Could you count the lines below that include the word "Records" and give only the number?

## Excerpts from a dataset
<<<<

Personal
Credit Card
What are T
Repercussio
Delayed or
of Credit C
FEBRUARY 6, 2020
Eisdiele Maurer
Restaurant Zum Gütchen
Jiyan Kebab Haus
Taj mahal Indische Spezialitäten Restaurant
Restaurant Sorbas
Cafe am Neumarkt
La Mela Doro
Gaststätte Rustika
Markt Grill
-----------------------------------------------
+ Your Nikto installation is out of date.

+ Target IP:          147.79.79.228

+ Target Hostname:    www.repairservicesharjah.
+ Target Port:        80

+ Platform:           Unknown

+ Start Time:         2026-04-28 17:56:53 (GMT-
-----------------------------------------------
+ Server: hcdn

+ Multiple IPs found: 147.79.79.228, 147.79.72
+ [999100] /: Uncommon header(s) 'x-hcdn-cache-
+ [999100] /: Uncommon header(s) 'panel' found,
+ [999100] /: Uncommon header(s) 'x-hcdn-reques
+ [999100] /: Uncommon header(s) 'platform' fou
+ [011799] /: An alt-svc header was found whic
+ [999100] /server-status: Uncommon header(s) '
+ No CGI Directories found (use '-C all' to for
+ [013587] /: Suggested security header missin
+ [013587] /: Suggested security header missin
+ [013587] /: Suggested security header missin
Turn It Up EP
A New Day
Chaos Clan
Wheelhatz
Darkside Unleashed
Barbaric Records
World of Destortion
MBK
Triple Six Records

>>>>

## FINISHED TASK
2